On February 28, Wildlife Services investigated a dead calf near Spur Lake Basin in New Mexico. The investigation confirmed the calf had been killed by wolves.
  
On February 28, Wildlife Services investigated a dead cow and calf near Spur Lake Basin in New Mexico. The investigation determined the cow and calf had probably been killed by wolves.  
 
On February 28, Wildlife Services investigated a dead yearling heifer near Eagle Peak in New Mexico. The investigation confirmed the heifer had been killed by wolves.   
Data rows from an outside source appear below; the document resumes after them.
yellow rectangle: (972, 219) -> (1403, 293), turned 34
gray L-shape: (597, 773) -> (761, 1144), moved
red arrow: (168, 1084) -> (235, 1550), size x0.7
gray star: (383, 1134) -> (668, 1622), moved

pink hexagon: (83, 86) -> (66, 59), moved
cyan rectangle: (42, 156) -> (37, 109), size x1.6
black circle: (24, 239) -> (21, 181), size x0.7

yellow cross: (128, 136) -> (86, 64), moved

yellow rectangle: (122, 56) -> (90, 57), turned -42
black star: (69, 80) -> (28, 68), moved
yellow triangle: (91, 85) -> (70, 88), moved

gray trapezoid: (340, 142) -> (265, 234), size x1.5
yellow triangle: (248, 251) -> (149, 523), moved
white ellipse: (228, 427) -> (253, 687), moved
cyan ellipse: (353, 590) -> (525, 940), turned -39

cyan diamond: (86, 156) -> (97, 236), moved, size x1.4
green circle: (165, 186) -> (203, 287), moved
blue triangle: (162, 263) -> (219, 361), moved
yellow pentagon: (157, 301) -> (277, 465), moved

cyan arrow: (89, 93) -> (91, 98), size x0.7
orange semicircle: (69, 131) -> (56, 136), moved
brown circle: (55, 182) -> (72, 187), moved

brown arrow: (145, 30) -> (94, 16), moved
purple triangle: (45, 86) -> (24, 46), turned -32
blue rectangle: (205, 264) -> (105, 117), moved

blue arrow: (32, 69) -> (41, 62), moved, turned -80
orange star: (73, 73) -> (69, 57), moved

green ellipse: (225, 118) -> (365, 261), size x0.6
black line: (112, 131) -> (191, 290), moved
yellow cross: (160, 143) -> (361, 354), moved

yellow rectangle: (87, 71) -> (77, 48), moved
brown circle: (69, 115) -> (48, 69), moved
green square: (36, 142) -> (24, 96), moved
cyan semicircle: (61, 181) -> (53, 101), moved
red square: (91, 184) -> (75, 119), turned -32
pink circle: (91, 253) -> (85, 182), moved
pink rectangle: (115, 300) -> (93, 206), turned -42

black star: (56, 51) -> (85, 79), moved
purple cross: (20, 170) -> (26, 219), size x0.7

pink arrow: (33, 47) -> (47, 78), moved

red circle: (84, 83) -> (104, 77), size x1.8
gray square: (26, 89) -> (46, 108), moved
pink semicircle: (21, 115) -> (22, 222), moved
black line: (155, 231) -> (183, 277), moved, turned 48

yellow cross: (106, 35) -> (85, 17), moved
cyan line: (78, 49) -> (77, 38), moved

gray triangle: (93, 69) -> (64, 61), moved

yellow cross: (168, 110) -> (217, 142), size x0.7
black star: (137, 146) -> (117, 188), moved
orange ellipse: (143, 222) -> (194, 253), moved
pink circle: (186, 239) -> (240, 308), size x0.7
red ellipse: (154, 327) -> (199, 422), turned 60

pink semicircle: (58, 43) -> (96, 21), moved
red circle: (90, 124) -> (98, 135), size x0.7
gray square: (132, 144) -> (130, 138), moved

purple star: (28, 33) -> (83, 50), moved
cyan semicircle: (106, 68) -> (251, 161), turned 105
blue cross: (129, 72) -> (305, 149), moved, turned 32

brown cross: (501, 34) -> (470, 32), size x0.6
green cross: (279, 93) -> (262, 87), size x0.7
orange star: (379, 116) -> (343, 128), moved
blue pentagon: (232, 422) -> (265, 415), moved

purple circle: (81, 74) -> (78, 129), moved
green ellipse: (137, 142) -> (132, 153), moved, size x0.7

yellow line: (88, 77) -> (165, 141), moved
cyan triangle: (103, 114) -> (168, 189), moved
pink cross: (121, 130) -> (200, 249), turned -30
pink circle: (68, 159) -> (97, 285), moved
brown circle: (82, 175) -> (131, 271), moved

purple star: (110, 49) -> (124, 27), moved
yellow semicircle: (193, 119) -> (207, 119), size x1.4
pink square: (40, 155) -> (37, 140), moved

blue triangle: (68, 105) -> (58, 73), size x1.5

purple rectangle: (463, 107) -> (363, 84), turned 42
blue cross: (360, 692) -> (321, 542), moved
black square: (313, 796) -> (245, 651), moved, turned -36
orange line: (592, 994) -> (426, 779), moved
COMMUNICATION AND COORDINATION
 
On February 19, the Middle Management Team Executives met in Phoenix.
 
On February 20, the Middle Management Team met in Phoenix.   
   
PROJECT PERSONNEL
 
Dan Tomasetti, a volunteer for the USFWS, completed his internship at the end of February.  Thanks Dan, for all your hard work!
  
REWARDS OFFERED
 
The USFWS is offering a reward of up to $10,000; the AGFD Operation Game Thief is offering a reward of up to $1,000; and the NMDGF is offering a reward of up to $1,000 for information leading to the conviction of the individual(s) responsible for the shooting deaths of Mexican wolves.  A variety of non-governmental organizations and private individuals have pledged an additional $46,000 for a total reward amount of up to $58,000, depending on the information provided.
 
Individuals with information they believe may be helpful are urged to call one of the following agencies: USFWS special agents in Mesa, Arizona, at (480) 967-7900, in Alpine, Arizona, at (928) 339-4232, or in Albuquerque, New Mexico, at (505) 346-7828; the WMAT at (928) 338-1023 or (928) 338-4385; AGFD Operation Game Thief at (800) 352-0700; or NMDGF Operation Game Thief at (800) 432-4263.  Killing a Mexican wolf is a violation of the Federal Endangered Species Act and can result in criminal penalties of up to $50,000, and/or not more than one year in jail, and/or a civil penalty of up to $25,000.